BEGIN Data to examine

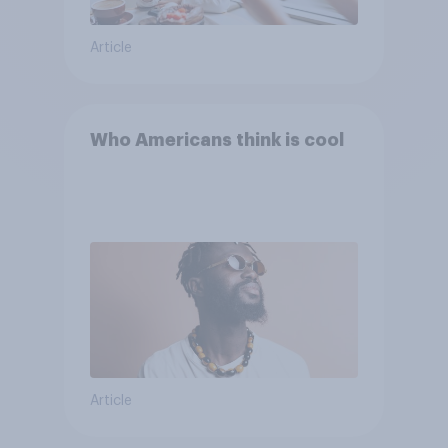
Article
Who Americans think is cool
Article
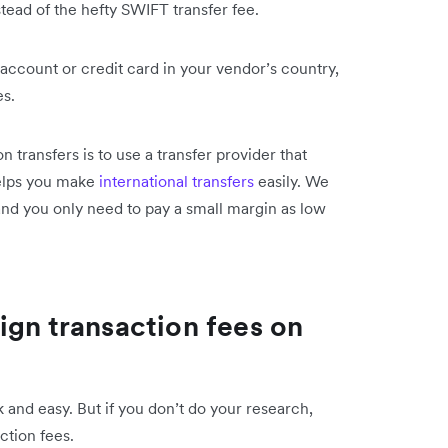
tead of the hefty SWIFT transfer fee.
account or credit card in your vendor’s country,
es.
 transfers is to use a transfer provider that
helps you make
international transfers
easily. We
and you only need to pay a small margin as low
ign transaction fees on
and easy. But if you don’t do your research,
ction fees.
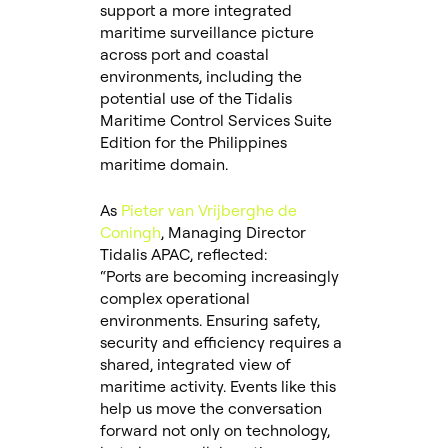
support a more integrated
maritime surveillance picture
across port and coastal
environments, including the
potential use of the Tidalis
Maritime Control Services Suite
Edition for the Philippines
maritime domain.
As
Pieter van Vrijberghe de
Coningh
, Managing Director
Tidalis APAC, reflected:
“Ports are becoming increasingly
complex operational
environments. Ensuring safety,
security and efficiency requires a
shared, integrated view of
maritime activity. Events like this
help us move the conversation
forward not only on technology,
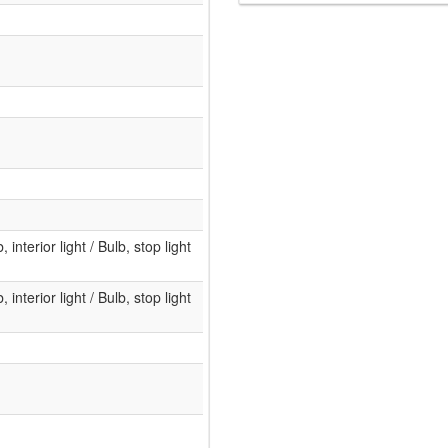
, interior light / Bulb, stop light
, interior light / Bulb, stop light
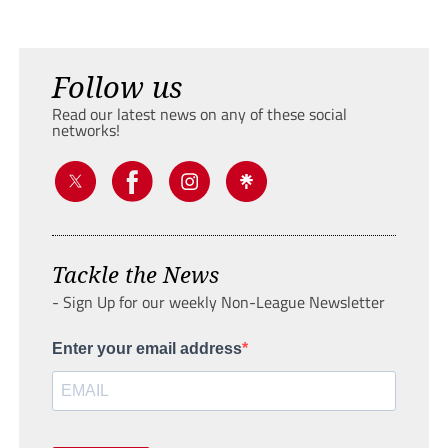
Follow us
Read our latest news on any of these social
networks!
Tackle the News
- Sign Up for our weekly Non-League Newsletter
Enter your email address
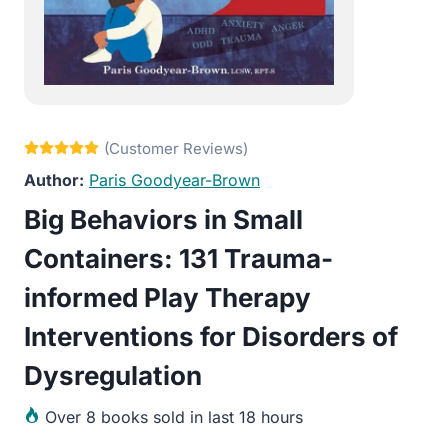
Paris Goodyear-Brown
Big Behaviors in Small
Containers: 131 Trauma-
informed Play Therapy
Interventions for Disorders of
Dysregulation
Over
8 books sold in last 18 hours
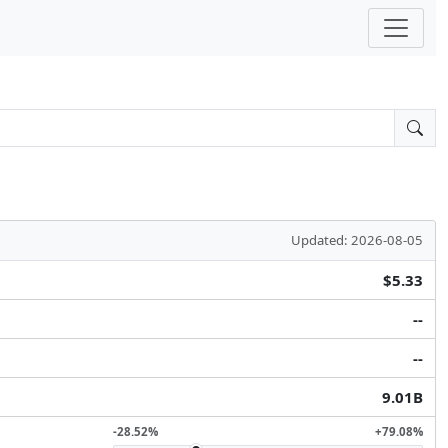
Updated: 2026-08-05
$5.33
--
--
9.01B
-28.52%
+79.08%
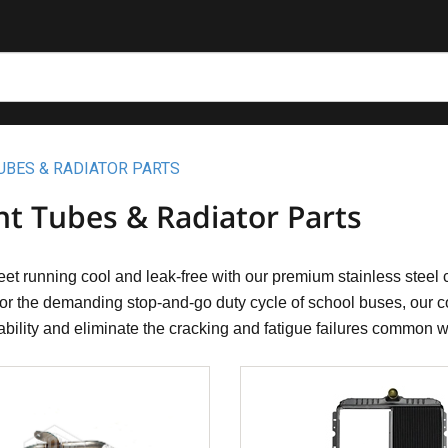
UBES & RADIATOR PARTS
nt Tubes & Radiator Parts
eet running cool and leak-free with our premium stainless steel c
 for the demanding stop-and-go duty cycle of school buses, our co
ability and eliminate the cracking and fatigue failures common 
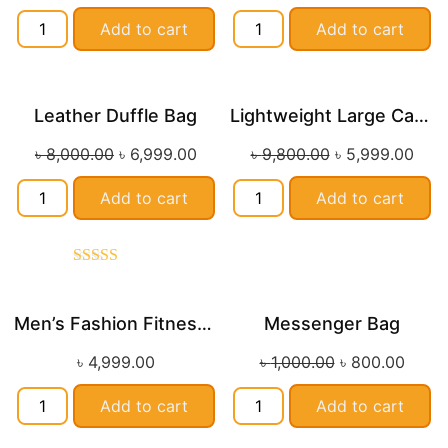
Add to cart
Add to cart
Leather Duffle Bag
Lightweight Large Capacity Travel Duffle Bag
Sale!
Sale!
৳
8,000.00
৳
6,999.00
৳
9,800.00
৳
5,999.00
Add to cart
Add to cart
Rated
5.00
out of 5
Men’s Fashion Fitness Duffle Bag with Wet/Dry Separation
Messenger Bag
Sale!
৳
4,999.00
৳
1,000.00
৳
800.00
Add to cart
Add to cart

END Data to examine

- The task -
Omit the pictures, then copy out all the data exactly as it stands.

- Your response -
Article
Who Americans think is cool
Article
tead of the hefty SWIFT transfer fee.
account or credit card in your vendor’s country,
es.
 transfers is to use a transfer provider that
helps you make
international transfers
easily. We
and you only need to pay a small margin as low
ign transaction fees on
and easy. But if you don’t do your research,
ction fees.
support a more integrated
maritime surveillance picture
across port and coastal
environments, including the
potential use of the Tidalis
Maritime Control Services Suite
Edition for the Philippines
maritime domain.
As
Pieter van Vrijberghe de
Coningh
, Managing Director
Tidalis APAC, reflected:
“Ports are becoming increasingly
complex operational
environments. Ensuring safety,
security and efficiency requires a
shared, integrated view of
maritime activity. Events like this
help us move the conversation
forward not only on technology,
, interior light / Bulb, stop light
, interior light / Bulb, stop light
Follow us
Read our latest news on any of these social
networks!
Tackle the News
- Sign Up for our weekly Non-League Newsletter
Enter your email address
Paris Goodyear-Brown
Big Behaviors in Small
Containers: 131 Trauma-
informed Play Therapy
Interventions for Disorders of
Dysregulation
Over
8 books sold in last 18 hours
Updated: 2026-08-05
$5.33
--
--
9.01B
-28.52%
+79.08%
UBES & RADIATOR PARTS
nt Tubes & Radiator Parts
eet running cool and leak-free with our premium stainless steel c
 for the demanding stop-and-go duty cycle of school buses, our co
ability and eliminate the cracking and fatigue failures common 
Add to cart
Add to cart
Leather Duffle Bag
Lightweight Large Capacity Travel Duffle Bag
Sale!
Sale!
৳
8,000.00
৳
6,999.00
৳
9,800.00
৳
5,999.00
Add to cart
Add to cart
Rated
5.00
out of 5
Men’s Fashion Fitness Duffle Bag with Wet/Dry Separation
Messenger Bag
Sale!
৳
4,999.00
৳
1,000.00
৳
800.00
Add to cart
Add to cart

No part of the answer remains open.